A continuation of the transition from what we’ve all been seeing regarding how consumers shop. They are increasingly more buy now-wear now because of their overall outlook since 2008. Along those lines, what’s going to happen with Ugg? Nobody knows except that the weather will play a huge role. I’m optimistic and believe it’s still going to be a very strong business for us.

What’s your take on fashion in general right now?
From a retailer’s point of view, it’s a very good market because fashion is very eclectic right now. There isn’t one direction in clothing and people are being very individual in what they are choosing to wear, which means you can sell a lot of different categories of shoes.

Are we better off as an industry than we were four years ago?
I think we are because brands and retailers are being forced to become more innovative. Due to the Internet, the lifespan of a product is getting shorter and shorter. Trends get over-exposed quicker. And everyone has tremendous access to products now. Those who understand exactly who their customer is and what they want, have a tremendous opportunity to build a business with staying power. In contrast, it’s a very hard market to be an item chaser because you have a very short window span. If you are trying to meet a purely emotional fashion curve, which is what most stores try to do in order to gain maximum turn, you can do it but the window is narrower. And if you miss the beginning of that curve, don’t even try to chase it.

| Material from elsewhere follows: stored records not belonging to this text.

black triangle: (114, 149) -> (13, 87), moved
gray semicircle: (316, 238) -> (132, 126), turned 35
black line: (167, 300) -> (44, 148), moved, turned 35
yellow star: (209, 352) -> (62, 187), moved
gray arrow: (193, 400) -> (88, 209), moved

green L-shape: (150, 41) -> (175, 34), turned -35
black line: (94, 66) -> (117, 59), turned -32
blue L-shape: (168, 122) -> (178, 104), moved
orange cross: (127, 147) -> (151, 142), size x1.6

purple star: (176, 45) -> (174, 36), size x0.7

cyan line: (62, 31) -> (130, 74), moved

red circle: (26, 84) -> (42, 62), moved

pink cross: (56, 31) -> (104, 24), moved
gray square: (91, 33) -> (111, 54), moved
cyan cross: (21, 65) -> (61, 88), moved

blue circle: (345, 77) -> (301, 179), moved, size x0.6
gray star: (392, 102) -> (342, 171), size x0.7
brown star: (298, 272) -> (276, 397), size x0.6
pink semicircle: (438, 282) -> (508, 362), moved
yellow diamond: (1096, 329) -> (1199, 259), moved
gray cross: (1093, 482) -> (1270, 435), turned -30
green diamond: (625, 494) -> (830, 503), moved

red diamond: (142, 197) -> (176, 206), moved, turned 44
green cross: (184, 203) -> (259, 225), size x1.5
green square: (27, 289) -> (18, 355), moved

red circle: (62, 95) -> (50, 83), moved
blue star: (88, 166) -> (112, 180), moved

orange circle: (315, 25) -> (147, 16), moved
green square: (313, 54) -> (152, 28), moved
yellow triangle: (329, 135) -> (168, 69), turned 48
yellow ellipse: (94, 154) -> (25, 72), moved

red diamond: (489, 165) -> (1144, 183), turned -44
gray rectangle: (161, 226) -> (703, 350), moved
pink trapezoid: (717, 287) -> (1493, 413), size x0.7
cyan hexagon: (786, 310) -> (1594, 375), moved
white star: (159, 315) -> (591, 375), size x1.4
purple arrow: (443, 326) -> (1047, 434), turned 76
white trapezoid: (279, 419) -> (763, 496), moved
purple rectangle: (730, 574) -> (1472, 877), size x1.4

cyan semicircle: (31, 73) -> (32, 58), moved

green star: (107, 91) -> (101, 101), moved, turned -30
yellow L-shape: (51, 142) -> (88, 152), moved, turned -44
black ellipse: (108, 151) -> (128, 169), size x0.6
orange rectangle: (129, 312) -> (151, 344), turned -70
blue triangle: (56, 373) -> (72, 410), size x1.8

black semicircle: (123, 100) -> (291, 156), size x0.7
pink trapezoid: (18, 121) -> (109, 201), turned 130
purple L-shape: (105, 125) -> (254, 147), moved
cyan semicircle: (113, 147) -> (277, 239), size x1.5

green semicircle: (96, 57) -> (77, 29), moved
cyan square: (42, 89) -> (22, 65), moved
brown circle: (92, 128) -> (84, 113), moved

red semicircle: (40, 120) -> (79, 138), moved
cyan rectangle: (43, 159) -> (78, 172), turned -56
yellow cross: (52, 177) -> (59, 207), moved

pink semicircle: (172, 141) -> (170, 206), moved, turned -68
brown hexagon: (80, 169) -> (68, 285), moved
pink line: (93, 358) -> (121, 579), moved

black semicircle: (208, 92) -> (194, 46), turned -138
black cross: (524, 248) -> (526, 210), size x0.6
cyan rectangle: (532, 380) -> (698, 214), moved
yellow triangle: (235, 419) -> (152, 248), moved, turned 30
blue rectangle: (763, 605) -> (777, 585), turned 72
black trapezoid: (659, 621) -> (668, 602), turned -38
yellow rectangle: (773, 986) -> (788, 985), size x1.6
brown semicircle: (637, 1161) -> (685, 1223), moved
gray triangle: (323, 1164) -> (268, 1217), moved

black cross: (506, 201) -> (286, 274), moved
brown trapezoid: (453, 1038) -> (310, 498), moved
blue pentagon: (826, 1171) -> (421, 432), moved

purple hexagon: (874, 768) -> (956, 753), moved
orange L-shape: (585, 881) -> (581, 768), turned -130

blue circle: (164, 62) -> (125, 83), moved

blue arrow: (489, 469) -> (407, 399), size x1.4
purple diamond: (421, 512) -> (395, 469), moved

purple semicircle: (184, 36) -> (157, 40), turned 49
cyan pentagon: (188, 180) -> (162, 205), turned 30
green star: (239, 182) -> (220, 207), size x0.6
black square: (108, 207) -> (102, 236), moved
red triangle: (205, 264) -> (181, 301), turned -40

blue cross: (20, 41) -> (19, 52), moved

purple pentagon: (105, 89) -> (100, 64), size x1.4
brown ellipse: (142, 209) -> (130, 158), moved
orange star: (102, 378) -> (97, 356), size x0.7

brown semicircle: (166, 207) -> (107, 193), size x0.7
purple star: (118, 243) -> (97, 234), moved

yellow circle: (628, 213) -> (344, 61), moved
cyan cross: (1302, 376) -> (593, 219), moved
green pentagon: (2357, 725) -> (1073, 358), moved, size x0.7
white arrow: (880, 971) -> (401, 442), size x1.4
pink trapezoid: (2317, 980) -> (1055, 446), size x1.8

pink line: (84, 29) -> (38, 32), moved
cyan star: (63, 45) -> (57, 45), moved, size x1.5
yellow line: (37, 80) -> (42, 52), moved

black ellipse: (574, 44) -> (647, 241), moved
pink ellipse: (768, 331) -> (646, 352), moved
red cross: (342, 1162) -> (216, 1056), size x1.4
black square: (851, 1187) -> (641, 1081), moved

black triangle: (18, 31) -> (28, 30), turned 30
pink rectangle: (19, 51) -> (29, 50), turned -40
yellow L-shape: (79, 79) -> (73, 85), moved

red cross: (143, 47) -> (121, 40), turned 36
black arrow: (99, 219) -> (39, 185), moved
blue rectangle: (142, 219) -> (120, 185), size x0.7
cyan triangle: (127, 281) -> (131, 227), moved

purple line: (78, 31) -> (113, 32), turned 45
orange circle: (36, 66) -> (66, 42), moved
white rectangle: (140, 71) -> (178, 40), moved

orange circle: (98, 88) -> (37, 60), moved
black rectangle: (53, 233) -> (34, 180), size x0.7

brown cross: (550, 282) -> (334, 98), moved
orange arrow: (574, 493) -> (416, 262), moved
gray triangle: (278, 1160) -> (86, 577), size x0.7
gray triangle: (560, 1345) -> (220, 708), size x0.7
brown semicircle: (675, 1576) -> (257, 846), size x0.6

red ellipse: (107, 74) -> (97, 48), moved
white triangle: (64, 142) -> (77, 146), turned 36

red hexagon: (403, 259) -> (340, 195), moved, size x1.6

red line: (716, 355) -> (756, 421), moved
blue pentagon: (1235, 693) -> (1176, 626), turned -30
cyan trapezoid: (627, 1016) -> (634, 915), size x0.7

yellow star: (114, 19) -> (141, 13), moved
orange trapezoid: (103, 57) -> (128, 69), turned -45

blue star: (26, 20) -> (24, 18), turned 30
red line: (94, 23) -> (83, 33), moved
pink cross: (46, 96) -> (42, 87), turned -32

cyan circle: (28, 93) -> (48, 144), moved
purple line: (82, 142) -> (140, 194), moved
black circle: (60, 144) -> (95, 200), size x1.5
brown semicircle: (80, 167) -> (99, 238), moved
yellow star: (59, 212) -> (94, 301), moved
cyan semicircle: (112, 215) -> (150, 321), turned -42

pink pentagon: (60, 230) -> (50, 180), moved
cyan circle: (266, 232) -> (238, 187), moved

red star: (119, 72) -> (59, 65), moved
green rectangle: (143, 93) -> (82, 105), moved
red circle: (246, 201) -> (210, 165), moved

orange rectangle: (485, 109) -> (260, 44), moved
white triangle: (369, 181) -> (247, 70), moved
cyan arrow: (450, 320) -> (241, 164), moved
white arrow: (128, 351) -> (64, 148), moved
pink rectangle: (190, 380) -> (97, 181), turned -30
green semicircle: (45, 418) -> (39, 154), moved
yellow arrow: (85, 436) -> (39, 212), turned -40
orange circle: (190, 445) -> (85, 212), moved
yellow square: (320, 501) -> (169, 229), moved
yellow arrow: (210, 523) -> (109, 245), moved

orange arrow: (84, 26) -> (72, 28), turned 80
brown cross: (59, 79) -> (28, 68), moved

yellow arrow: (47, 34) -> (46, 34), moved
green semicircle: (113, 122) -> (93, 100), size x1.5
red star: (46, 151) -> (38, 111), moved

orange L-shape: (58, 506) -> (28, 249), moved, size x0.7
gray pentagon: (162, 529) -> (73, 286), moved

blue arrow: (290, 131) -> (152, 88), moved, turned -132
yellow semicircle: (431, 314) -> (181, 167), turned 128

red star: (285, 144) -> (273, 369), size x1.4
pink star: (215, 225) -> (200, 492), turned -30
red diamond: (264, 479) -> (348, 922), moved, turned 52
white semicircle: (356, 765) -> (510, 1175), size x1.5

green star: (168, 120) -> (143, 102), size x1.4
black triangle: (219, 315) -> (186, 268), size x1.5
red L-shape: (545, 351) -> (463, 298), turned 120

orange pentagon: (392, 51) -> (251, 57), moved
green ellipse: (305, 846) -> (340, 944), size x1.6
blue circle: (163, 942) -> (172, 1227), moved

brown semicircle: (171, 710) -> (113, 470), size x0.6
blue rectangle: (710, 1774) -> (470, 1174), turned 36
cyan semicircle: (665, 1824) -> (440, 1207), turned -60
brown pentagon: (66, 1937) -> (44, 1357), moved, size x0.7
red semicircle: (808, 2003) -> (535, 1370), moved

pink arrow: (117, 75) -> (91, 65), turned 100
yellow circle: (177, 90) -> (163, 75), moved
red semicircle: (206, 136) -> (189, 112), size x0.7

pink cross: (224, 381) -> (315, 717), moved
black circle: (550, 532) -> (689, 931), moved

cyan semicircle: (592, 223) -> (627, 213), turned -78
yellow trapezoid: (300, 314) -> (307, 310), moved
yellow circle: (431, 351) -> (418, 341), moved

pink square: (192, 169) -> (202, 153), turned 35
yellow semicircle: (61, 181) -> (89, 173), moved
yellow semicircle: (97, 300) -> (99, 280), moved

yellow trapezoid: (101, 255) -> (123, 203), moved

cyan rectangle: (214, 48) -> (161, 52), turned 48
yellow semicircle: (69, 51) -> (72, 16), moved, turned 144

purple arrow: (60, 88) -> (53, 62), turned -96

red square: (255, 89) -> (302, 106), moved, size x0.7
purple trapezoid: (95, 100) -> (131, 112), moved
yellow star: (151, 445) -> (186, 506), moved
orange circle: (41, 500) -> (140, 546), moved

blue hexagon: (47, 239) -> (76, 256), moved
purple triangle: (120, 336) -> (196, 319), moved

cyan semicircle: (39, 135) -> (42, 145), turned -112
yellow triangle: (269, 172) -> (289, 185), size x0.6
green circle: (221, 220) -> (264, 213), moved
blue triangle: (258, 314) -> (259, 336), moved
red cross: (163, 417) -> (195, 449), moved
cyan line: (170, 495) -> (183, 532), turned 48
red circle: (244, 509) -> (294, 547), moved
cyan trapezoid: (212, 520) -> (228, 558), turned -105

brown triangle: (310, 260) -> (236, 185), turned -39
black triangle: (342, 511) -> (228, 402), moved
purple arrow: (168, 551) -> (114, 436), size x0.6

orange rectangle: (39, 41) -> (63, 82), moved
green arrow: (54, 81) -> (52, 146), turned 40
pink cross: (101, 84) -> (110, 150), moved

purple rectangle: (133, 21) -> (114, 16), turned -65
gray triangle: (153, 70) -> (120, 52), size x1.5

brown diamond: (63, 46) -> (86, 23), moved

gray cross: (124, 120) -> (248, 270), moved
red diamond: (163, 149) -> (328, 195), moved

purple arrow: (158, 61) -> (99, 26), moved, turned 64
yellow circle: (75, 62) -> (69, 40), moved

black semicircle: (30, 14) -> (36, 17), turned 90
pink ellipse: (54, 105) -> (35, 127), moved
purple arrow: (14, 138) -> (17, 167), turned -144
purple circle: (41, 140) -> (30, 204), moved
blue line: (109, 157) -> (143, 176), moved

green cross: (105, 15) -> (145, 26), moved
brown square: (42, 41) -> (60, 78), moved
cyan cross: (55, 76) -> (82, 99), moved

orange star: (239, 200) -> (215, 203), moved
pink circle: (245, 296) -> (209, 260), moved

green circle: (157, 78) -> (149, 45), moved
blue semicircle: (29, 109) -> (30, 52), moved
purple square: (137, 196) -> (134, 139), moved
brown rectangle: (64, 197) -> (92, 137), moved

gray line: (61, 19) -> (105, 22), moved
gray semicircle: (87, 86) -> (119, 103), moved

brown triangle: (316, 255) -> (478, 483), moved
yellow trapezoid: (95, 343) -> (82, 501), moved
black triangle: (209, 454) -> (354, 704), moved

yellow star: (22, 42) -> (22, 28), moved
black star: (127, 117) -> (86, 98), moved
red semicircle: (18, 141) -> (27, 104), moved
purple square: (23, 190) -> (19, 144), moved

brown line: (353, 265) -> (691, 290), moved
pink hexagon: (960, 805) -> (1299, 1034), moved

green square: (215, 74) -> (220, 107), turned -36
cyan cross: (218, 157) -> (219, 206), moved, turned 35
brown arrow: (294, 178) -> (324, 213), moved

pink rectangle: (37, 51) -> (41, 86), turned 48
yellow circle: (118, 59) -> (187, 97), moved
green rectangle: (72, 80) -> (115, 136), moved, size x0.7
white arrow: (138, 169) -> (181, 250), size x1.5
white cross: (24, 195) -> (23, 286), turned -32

That’s not the Harry’s way?
My whole concept is I want to build equity in my customer. Meaning that we carry brands that they know and like and that serve their needs. They are brands that they can rely on and don’t have tremendous exposure everywhere. Of course, we also carry a few commercial brands that are commodities, because our customers buy those as well. Overall, I believe we offer a uniqueness that creates a reason to visit our store. It becomes part of the experience.

What was the best retailing lesson you learned from your father?
Always listen to your customer. It’s really that simple. The second rule is the customer is always right. Third: Just follow rules one and two. You can have your own insights into what think might happen, but at the end of the day the consumer is the ultimate critic and their choice whether to shop and buy from your store tells whether you did your job right.

Do you envision another location some day?
I’d have to ask my wife (laughs). For now, this is a big project and we are dedicated to making it as perfect as we can.